Then we let the so-called experts have their say. I asked people of a variety of racial and ethnic perspectives to discuss the radial divide, focusing on solutions. I avoided trying to hyperlink the stories above, which ran with no links in those print-first days (or if they had links, they were few and excluded from the archived versions that I kept). However, I add links where I can find them here, to update you on the people I quoted. The story ran with photos, but I do not have them. You can see them on the pdfs at the end of the story. Race and ethnicity were relevant to the story, but I did not always identify speakers by race or ethnicity. The photos did that. Some links provide photos, but I think you can usually tell from the context:

Search for Solutions

By STEPHEN BUTTRY

WORLD-HERALD STAFF WRITER

Honesty is needed to improve race relations, community leaders agree. But they differ over what painful truths must be faced.

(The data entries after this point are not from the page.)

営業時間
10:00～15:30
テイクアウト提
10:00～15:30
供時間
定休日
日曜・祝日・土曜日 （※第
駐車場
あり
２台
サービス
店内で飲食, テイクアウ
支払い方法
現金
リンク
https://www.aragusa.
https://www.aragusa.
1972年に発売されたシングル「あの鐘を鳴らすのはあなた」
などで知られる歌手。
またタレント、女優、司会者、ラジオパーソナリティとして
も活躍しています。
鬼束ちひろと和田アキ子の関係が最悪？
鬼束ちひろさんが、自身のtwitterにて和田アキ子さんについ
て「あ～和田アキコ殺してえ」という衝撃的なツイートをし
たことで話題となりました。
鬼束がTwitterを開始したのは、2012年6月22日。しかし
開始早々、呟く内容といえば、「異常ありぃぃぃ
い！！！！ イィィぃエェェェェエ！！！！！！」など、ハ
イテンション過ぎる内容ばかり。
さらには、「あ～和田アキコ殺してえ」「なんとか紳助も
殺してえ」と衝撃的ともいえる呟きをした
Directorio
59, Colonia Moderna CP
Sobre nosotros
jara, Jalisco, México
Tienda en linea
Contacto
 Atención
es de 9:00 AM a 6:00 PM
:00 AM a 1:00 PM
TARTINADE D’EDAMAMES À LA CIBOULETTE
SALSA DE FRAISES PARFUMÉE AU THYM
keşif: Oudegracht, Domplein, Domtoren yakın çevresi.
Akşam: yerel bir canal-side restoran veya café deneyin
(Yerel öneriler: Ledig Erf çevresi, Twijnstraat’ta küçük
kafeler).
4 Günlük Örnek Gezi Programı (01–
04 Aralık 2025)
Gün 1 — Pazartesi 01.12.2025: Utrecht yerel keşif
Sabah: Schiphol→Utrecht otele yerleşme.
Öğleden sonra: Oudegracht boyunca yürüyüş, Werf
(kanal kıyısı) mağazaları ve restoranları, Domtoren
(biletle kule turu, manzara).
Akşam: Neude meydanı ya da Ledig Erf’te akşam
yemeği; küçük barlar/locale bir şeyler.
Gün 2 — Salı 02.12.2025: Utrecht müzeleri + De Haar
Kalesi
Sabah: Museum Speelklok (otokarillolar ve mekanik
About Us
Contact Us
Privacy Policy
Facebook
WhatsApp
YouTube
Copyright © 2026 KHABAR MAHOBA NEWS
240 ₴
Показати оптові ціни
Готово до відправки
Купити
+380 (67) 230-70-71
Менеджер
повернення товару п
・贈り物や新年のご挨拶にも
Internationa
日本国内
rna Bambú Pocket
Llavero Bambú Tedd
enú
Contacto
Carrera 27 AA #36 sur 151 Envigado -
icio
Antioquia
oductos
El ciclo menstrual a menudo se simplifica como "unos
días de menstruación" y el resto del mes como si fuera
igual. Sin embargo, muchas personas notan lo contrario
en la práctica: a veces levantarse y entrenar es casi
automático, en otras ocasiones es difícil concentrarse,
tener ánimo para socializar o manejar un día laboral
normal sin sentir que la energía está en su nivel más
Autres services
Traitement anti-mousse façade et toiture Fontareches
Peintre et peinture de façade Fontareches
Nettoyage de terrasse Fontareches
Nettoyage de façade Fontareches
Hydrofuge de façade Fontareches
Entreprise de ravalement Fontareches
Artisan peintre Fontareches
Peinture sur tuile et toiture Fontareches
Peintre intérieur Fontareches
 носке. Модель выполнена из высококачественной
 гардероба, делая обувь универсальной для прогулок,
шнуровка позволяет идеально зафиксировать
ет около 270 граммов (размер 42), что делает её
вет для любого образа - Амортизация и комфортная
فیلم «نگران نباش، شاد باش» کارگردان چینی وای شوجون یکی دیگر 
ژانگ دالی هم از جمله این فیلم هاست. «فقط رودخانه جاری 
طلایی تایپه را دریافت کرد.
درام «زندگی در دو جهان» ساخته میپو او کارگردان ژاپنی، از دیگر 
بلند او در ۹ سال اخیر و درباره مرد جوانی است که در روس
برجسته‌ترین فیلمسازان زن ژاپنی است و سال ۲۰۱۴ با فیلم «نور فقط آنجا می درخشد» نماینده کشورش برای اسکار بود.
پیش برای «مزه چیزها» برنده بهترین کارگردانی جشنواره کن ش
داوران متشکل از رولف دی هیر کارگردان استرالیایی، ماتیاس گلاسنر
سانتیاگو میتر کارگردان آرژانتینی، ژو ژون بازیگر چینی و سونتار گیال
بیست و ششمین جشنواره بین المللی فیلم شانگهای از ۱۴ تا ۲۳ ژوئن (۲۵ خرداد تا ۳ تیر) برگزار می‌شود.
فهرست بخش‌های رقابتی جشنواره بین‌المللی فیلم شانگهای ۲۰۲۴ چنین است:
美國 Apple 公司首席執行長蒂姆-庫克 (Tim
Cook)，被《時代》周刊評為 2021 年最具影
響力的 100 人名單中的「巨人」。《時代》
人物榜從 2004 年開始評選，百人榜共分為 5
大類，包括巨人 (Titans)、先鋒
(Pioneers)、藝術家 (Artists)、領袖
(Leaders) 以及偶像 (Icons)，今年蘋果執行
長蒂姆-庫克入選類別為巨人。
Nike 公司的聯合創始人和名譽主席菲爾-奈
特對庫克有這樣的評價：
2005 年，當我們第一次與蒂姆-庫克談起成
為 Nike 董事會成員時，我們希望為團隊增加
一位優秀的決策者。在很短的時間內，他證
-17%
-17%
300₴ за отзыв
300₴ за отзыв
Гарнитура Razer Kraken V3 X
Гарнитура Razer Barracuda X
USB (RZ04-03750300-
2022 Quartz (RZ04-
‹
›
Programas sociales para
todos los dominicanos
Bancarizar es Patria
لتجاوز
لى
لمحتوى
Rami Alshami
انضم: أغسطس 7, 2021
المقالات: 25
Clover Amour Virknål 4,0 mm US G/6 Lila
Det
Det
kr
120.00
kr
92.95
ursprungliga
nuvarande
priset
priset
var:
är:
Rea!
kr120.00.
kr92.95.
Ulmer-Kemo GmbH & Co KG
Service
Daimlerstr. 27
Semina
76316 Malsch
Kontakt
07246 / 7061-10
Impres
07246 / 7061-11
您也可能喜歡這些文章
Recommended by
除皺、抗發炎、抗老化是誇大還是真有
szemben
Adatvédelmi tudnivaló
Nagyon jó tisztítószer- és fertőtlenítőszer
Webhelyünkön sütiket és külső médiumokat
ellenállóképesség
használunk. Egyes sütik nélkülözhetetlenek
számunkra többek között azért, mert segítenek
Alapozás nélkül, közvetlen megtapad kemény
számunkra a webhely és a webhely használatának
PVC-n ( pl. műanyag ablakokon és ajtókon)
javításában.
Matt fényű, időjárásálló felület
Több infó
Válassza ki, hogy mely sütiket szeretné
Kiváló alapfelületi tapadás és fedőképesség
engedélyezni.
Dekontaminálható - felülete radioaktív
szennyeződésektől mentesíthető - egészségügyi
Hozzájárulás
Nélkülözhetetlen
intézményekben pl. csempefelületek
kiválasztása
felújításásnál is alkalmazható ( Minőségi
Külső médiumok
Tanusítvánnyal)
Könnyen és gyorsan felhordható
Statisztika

We must admit, says Mayor Daub, that policy disagreements aren’t necessarily racial.

Buttry note: Daub, a Republican, served two terms as Omaha mayor after serving four terms in the U.S. House. Daub defeated African American Councilwoman Brenda Council the month before my story was published, in a campaign that highlighted and heightened the community’s racial divide. My oldest son, Mike, played in a band that entertained at a Daub re-election party and the mayor signed Mike’s jeans.

We must admit, says Liz Karnes, that deep racial wounds persist and demand the community’s attention. Buttry update note: Karnes, a longtime community leader and wife of former Republican U.S. Sen. David Karnes, died in 2003.

Daub and Dr. Karnes were among more than 20 people from various segments of Omaha and other Midlands communities who were asked about possible ways to improve race relations and close gaps between racial and ethnic groups at the community level and the personal level.

Time and again, in different ways, the people of varying viewpoints and backgrounds stressed the need for honesty.

“There are too many people who make their living out of saying there is a racial divide in America,” Daub said. “We really have to quit talking about ‘we have a race problem.'”

Dr. Karnes, who supported Daub in last month’s mayoral election, took a different view. “If people think that there isn’t a racial divide,” she said, “they have their heads in the sand.”

Daub said discussions of race and fear of discussing race keep the community from addressing “deeper problems of joblessness, homelessness, economic disadvantagement.”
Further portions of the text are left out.